FedWatch: Tapering continues on pace
Fed policymakers, as expected, voted today to pare another $10 billion off monthly asset purchases, lowering to $65 billion the amount of stimulus the Federal Reserve is pumping into the economy every month via quantitative easing (QE).
In making the move, members of the policy-setting Federal Open Market Committee (FOMC) cited a pick-up in economic activity and a labor market that was “mixed’’ but continuing to improve. The “mixed’’ adjective is likely reference to December’s disappointing but weather-distorted nonfarm payrolls gain. The post-meeting statement made no mention of risks to the economic outlook arising from weakening currencies and financial market losses among several emerging-market countries that have spawned a broad equity sell-off and Treasury rally in recent weeks.
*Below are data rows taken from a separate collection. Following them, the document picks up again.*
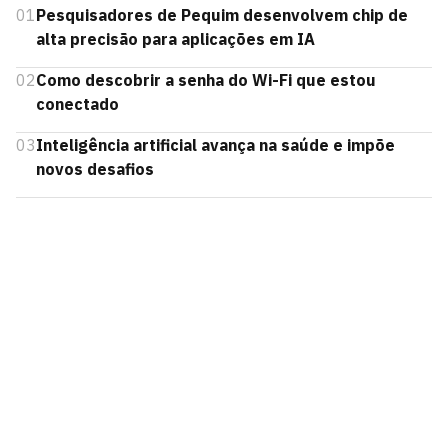
01
Pesquisadores de Pequim desenvolvem chip de
alta precisão para aplicações em IA
02
Como descobrir a senha do Wi-Fi que estou
conectado
03
Inteligência artificial avança na saúde e impõe
novos desafios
As a whole, the FOMC indicated the Fed will continue with its modest wind-down of QE, which is on pace to end by fall 2014. As they did at their last meeting, policymakers left the door open to modifying the monthly reductions in longer-term Treasury and agency mortgage-backed securities purchases depending on economic and financial market conditions. The forward guidance regarding the target federal funds rate remained unchanged, with the FOMC stating it will hold the benchmark funds rate at effectively zero “well past the time” that the unemployment rate falls below the 6.5% threshold as long as inflation continues to run below its 2% longer-run goal.
Lastly, for the first time since June 2011, the policy vote was unanimous—which may reflect some sentiment to support outgoing Chairman Bernanke at his last FOMC meeting or, more likely, broad comfort that tapering of QE remains justified by U.S. economic performance.